Clammie wasn’t keen on having these strange self-publicists in Nutwood Cottage, but Tristram re-assured her that they would be confined to the kitchen and dining room. With the cameras, it was a bit of a crush, however. Mimi didn’t mind getting up close and personal with the cameraman, though, and wobbled nearly as much as the champagne jellies she had served to the others the previous evening. She had deliberately placed her rhinestone-encrusted spectacles in his camera bag as an excuse to keep in contact.
Gisela was angry because her son had told his form teacher, the very one who was appearing on the programme, that his mother had cheated by tarting up a dessert from Lidl.
Nigel went on to stuff a goose with a Cox’s Pippin in the manner of Mr Bean’s preparation of his Christmas turkey. He took exception to Mimi leaning over him, looking straight into the camera lens and pronouncing: Ooh, Mr Milford-Haven: is that a tanker in your estuary or are you just pleased to see me? He insisted that this should be cut as viewing was before the watershed and half of his form would be watching. He was right. They were. However, they were hoping that he would well and truly have his goose cooked. So much for house loyalty.
When the cameraman came indoors from filming the frosty garden, Mimi took his hand and commented that it was frozen. Cue for a snatch of La Boheme as background muzak, which was mainly lost on the great viewing public. Those that did recognise it, cringed at the cliché.

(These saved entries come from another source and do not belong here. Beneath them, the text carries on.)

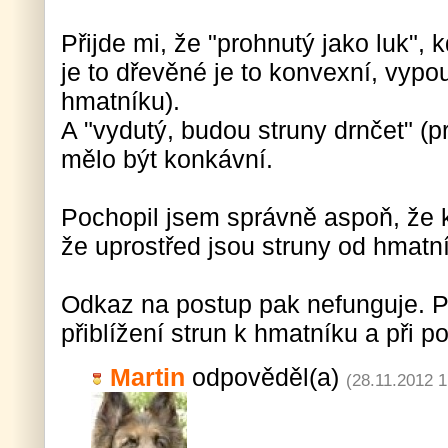
Přijde mi, že "prohnutý jako luk", k
je to dřevěné je to konvexní, vypou
hmatníku).
A "vydutý, budou struny drnčet" (p
mělo být konkávní.
Pochopil jsem správně aspoň, že k
že uprostřed jsou struny od hmatn
Odkaz na postup pak nefunguje. Př
přiblížení strun k hmatníku a při p
Martin
odpověděl(a)
(28.11.2012 1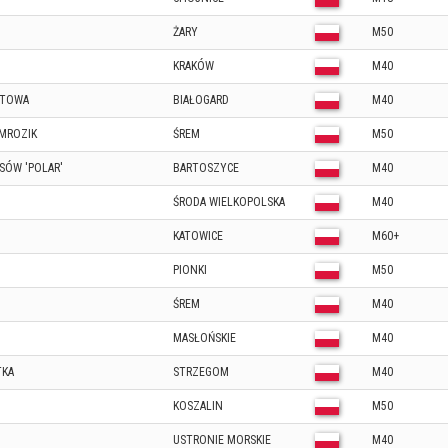
ŻARY
M50
KRAKÓW
M40
KTOWA
BIAŁOGARD
M40
MROZIK
ŚREM
M50
SÓW 'POLAR'
BARTOSZYCE
M40
ŚRODA WIELKOPOLSKA
M40
KATOWICE
M60+
PIONKI
M50
ŚREM
M40
MASŁOŃSKIE
M40
TKA
STRZEGOM
M40
KOSZALIN
M50
USTRONIE MORSKIE
M40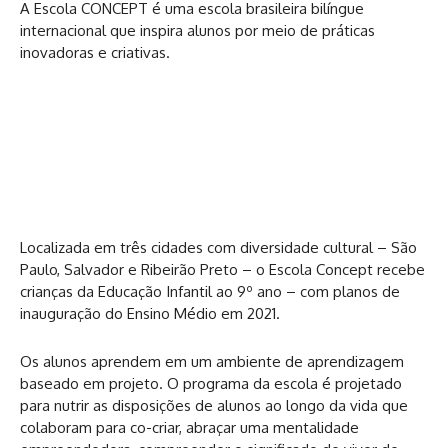
A Escola CONCEPT é uma escola brasileira bilíngue
internacional que inspira alunos por meio de práticas
inovadoras e criativas.
Localizada em três cidades com diversidade cultural – São
Paulo, Salvador e Ribeirão Preto – o Escola Concept recebe
crianças da Educação Infantil ao 9º ano – com planos de
inauguração do Ensino Médio em 2021.
Os alunos aprendem em um ambiente de aprendizagem
baseado em projeto. O programa da escola é projetado
para nutrir as disposições de alunos ao longo da vida que
colaboram para co-criar, abraçar uma mentalidade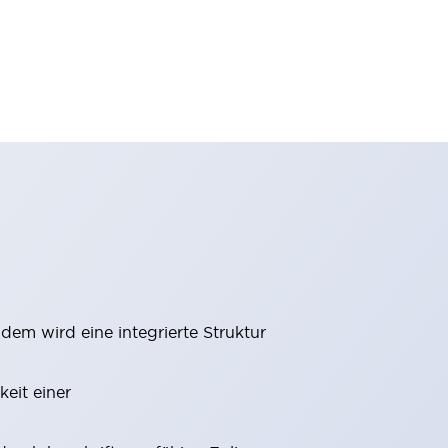
m wird eine integrierte Struktur
eit einer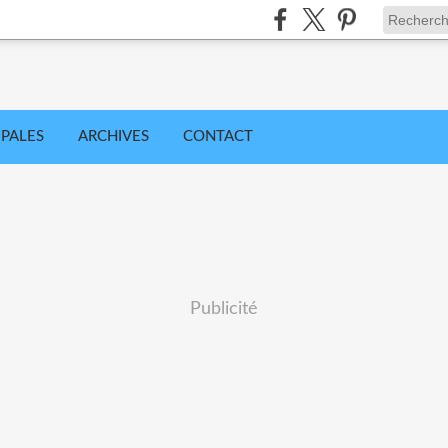
IPALES
ARCHIVES
CONTACT
Publicité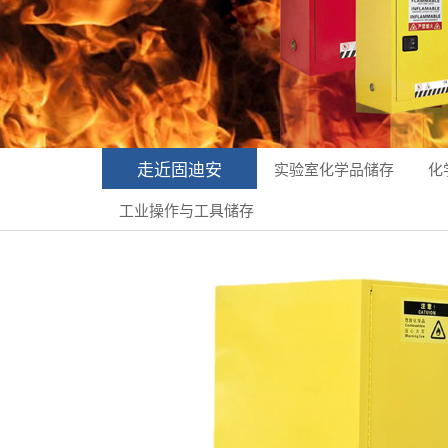
走近固迪安
实验室化学品储存
化
工业操作与工具储存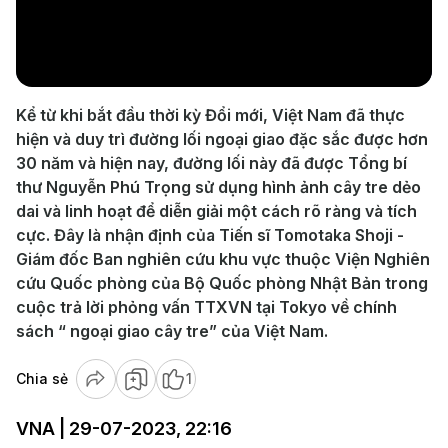
Play
Video
Kể từ khi bắt đầu thời kỳ Đổi mới, Việt Nam đã thực
hiện và duy trì đường lối ngoại giao đặc sắc được hơn
30 năm và hiện nay, đường lối này đã được Tổng bí
thư Nguyễn Phú Trọng sử dụng hình ảnh cây tre dẻo
dai và linh hoạt để diễn giải một cách rõ ràng và tích
cực. Đây là nhận định của Tiến sĩ Tomotaka Shoji -
Giám đốc Ban nghiên cứu khu vực thuộc Viện Nghiên
cứu Quốc phòng của Bộ Quốc phòng Nhật Bản trong
cuộc trả lời phỏng vấn TTXVN tại Tokyo về chính
sách “ ngoại giao cây tre” của Việt Nam.
Chia sẻ
1
VNA | 29-07-2023, 22:16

Oddly, Mimi won first prize. As entertainment she had given her guests a pre-prandial massage – all except Gisela, who had been feeling unwell because of the overwhelmingly pink décor of the love-booth of a living room. (What a contrast to the evening she had hosted, when everyone had been bowled over by gun dogs and had been told where to sit in ramrod chairs whilst being presented with offal, which was promptly fed to the canines under the table, as soon as her back was turned.)
Tristram’s meal was received with polite gratitude, but the others felt that his food technology was a little twee, like the choice of his children’s names. The pugs snapped at the guests’ ankles at the start of the evening and Gisela was not impressed by their toy-like dimensions. She liked a real dog that could work.
Nigel had worn a co -ordinating waistcoat and tie which matched the hues of his starter. His food was deemed too fussy and poncey-a word which Tristram had not heard for a very long time. He tried to encourage the teacher by joking that his main course had been ambi-Dextrous, but that the steak had been a little too pink for his taste. He scored him an 8, to be kind.
It was a relief when it was all over and Clammie could access her drive again, without having to squeeze past Gisela’s Volvo. She and Tristram and Gisela sent commiseration cards to Nigel. After all, he would be writing their children’s end-of term reports in the very near future.
Melinda, aka Mimi, spent her £1,000 on a new pair of Swarovski-encrusted spectacles and a designer clutch purse, as the cameraman never did return the pair she had placed so carefully in his camera bag.